Invité à intervenir sur un panel consacré à l’accès des femmes africaines aux marchés internationaux, Je n’ai pas usée de longs discours diplomatiques. J’ai choisi la simplicité et la franchise, deux qualités qui m’ont valu une ovation de l’assistance et de nombreux échanges en coulisses.

Face à une salle comble, j’ai livré un message sans filtre, directement inspiré de nos expériences de terrain auprès des femmes gabonaises :

« Trop souvent, on nous parle de certifications, de normes, de business plans… Mais avant tout ça, il faut donner confiance à la femme qui n’a jamais osé franchir la porte d’une banque. Le plus grand marché international, c’est d’abord celui de la confiance en soi. Tant qu’une femme ne croit pas qu’elle a sa place à table, personne ne la servira. »

« Au Gabon, avec le Président Brice Clotaire Oligui Nguema, on a décidé de changer la méthode. On ne veut plus de projets qui dorment dans des classeurs. On veut des femmes qui osent, qui se lèvent, qui échouent et qui se relèvent. L’État est là pour poser les rails, mais c’est vous, les femmes, qui devez conduire le train. »
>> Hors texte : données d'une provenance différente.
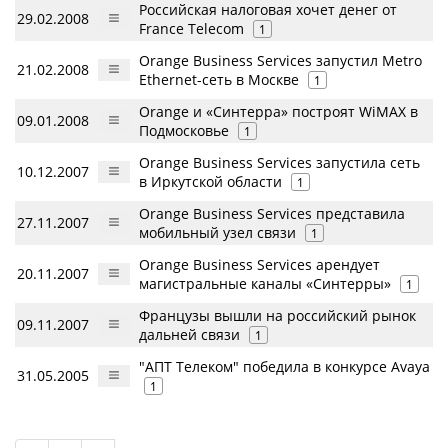
Российская налоговая хочет денег от
29.02.2008
France Telecom
1
Orange Business Services запустил Metro
21.02.2008
Ethernet-сеть в Москве
1
Orange и «Синтерра» построят WiMAX в
09.01.2008
Подмосковье
1
Orange Business Services запустила сеть
10.12.2007
в Иркутской области
1
Orange Business Services представила
27.11.2007
мобильный узел связи
1
Orange Business Services арендует
20.11.2007
магистральные каналы «Синтерры»
1
Французы вышли на российский рынок
09.11.2007
дальней связи
1
"АПТ Телеком" победила в конкурсе Avaya
31.05.2005
1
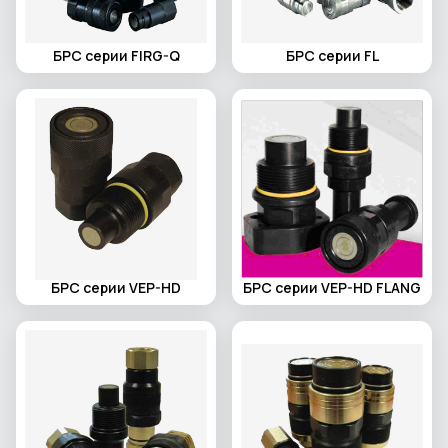
БРС серии FIRG-Q
БРС серии FL
БРС серии VEP-HD
БРС серии VEP-HD FLANG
Ces mots simples, directs et puissants ont provoqué une onde de choc positive. Plusieurs représentantes d’institutions financières internationales et d’ONG ont spontanément demandé à rencontrer la Conseillère spéciale pour évoquer des partenariats concrets avec le Gabon.
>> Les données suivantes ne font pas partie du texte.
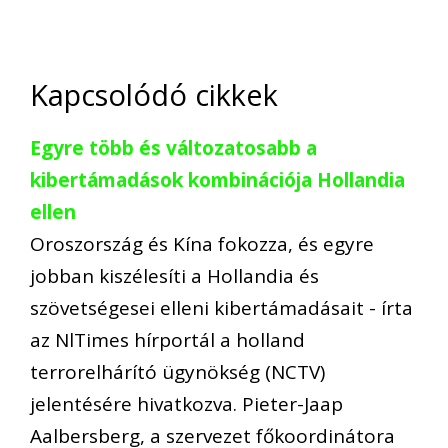
Kapcsolódó cikkek
Egyre több és változatosabb a
kibertámadások kombinációja Hollandia
ellen
Oroszország és Kína fokozza, és egyre
jobban kiszélesíti a Hollandia és
szövetségesei elleni kibertámadásait - írta
az NlTimes hírportál a holland
terrorelhárító ügynökség (NCTV)
jelentésére hivatkozva. Pieter-Jaap
Aalbersberg, a szervezet főkoordinátora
Une présence saluée par de nombreuses institutions

Ma qualité de l’intervention et ma capacité à traduire des enjeux complexes en messages accessibles ont été appréciées par de nombreuses institutions présentes à Abuja :

  • ImpactHER, l’organisatrice de l’événement, a publiquement remercié la délégation gabonaise pour sa franchise et son engagement sincère.
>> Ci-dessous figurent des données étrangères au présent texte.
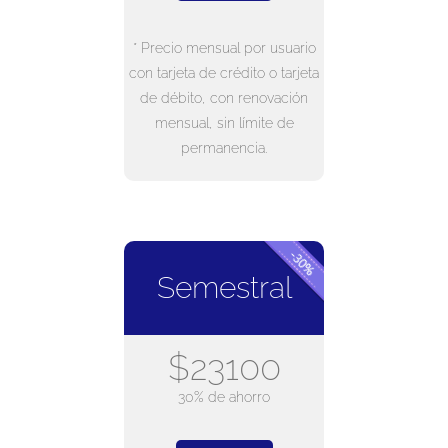
* Precio mensual por usuario
con tarjeta de crédito o tarjeta
de débito, con renovación
mensual, sin límite de
permanencia.
Semestral
$23100
30% de ahorro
Une participante nigériane, présente dans la salle, témoigne :

« J’ai vu beaucoup de grandes dames en costume parler de chiffres et de stratégies. Mais Mama Claire, elle, elle nous a parlé comme une sœur aînée. Elle a dit des choses simples, mais que personne n’ose dire. Quand elle a parlé des visa, c’est moi qu’elle décrivait. C’est la première fois qu’une responsable gouvernementale me touche autant. »

Mon témoignage

« Le Gabon était présent, mais discrètement. Ce que j’ai vu à Abuja, c’est une immense énergie, des femmes prêtes à tout pour faire décoller leurs entreprises. Malheureusement, notre pays manque encore de structures d’accompagnement pour ce type d’initiatives. Beaucoup de Gabonaises ont les idées, le talent, le savoir-faire, mais elles n’ont pas les moyens de se former aux standards internationaux. J’espère que cette conférence va pousser nos autorités à s’inspirer de ce qui se fait ailleurs, notamment au Nigeria. »

Un constat amer qui rejoint les critiques entendues lors d’autres événements internationaux : le potentiel est là, mais les politiques publiques peinent à suivre le rythme de l’ambition des femmes entrepreneures. j’ai d’ailleurs pris note de ces difficultés et s’est engagée à remonter ces témoignages directement au ministre et au Président.

Conclusion : Le Gabon repart d’Abuja avec des promesses et des responsabilités

Le GAWSC 2.0 a démontré que l’avenir économique de l’Afrique se jouera en grande partie sur la capacité des États à investir dans leurs femmes entrepreneures. Pour le Gabon, cette participation à Abuja est un signal positif.

Reste à savoir si ce signal se traduira, à Libreville, par des réformes concrètes et des programmes de soutien à la hauteur des défis annoncés par les femmes d’affaires gabonaises.

En attendant, la prochaine édition est déjà attendue, avec l’espoir de voir davantage de Gabonaises sur la scène internationale, non plus seulement comme participantes, mais comme lauréates et partenaires stratégiques.